Разглядывая холсты Сарьяна, Стейнбек сказал:
— Это гигант!
* * *
За окном нью-йоркской гостиницы дождь. Листаю толстенную телефонную книгу. Здесь, в Нью-Йорке, живет сын известного ростовского мецената Каялова. Может, у него сохранились картины Сарьяна?
Нахожу в справочнике фамилию Каялова, звоню.
— Каялов говорит. Как поживает Мартирос Сергеевич? Картины? Конечно есть.
Так шедевр Сарьяна “Оранжевые горы” снова оказался в Ереване. Ее подарил Каялов, участник Сардарапатской битвы. Долог был путь картины: Москва — Ростов — Нью-Йорк — Ереван.

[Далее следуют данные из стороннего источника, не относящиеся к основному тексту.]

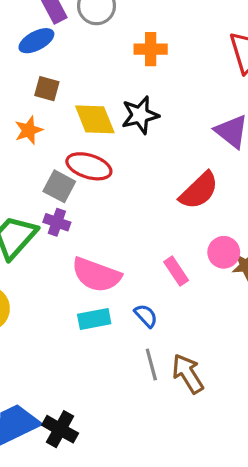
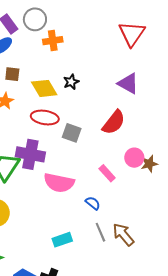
orange cross: (151, 49) -> (53, 41), moved
black star: (140, 115) -> (71, 82), size x0.7
gray square: (59, 186) -> (72, 133), moved
purple cross: (57, 222) -> (30, 154), size x1.8
cyan rectangle: (94, 319) -> (62, 240), moved

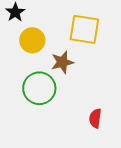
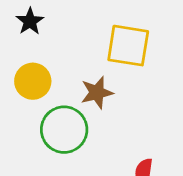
yellow circle: (32, 40) -> (33, 81), moved

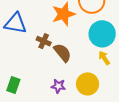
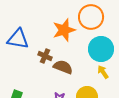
brown semicircle: (62, 53) -> (63, 67), turned -30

Сарьян говорил: “Я не тщеславен. К чему мне прижизненный музей? Я хотел бы иметь просто зал, куда бы слетелись все мои картины”.

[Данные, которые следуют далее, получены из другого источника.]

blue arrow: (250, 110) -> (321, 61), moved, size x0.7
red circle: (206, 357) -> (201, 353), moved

У каждой картины Сарьяна своя история. Порой трагическая. Например, история портрета Чаренца. После гибели поэта в 37-м она сохранилась чудом. Люди спасли ее, рискуя жизнью.
А другой его шедевр — портрет Щукина, о котором так высоко отзывался учитель Сарьяна В.Серов. Его сохранил московский инженер, прошедший ГУЛАГ… А помог разыскать картину старейший журналист Николай Павлович Оголев.
* * *
— Вы были знакомы с Маяковским?
— Он часто посещал выставки картин. Однажды в 20-х годах на Кузнецком мосту он подошел ко мне, приподнял шляпу, вежливо поздоровался и, взяв меня под руку, шагая рядом, долго говорил комплименты.
А я подумал, с чего бы это? Стихи его мне не нравились. Кричит, пишет “лесенкой”, ходит в желтой кофте. Разве в искусство так входят?
— Но это был большой поэт, — пытаюсь возразить Сарьяну. — Но его погубила идеология, впрочем, как и Горького.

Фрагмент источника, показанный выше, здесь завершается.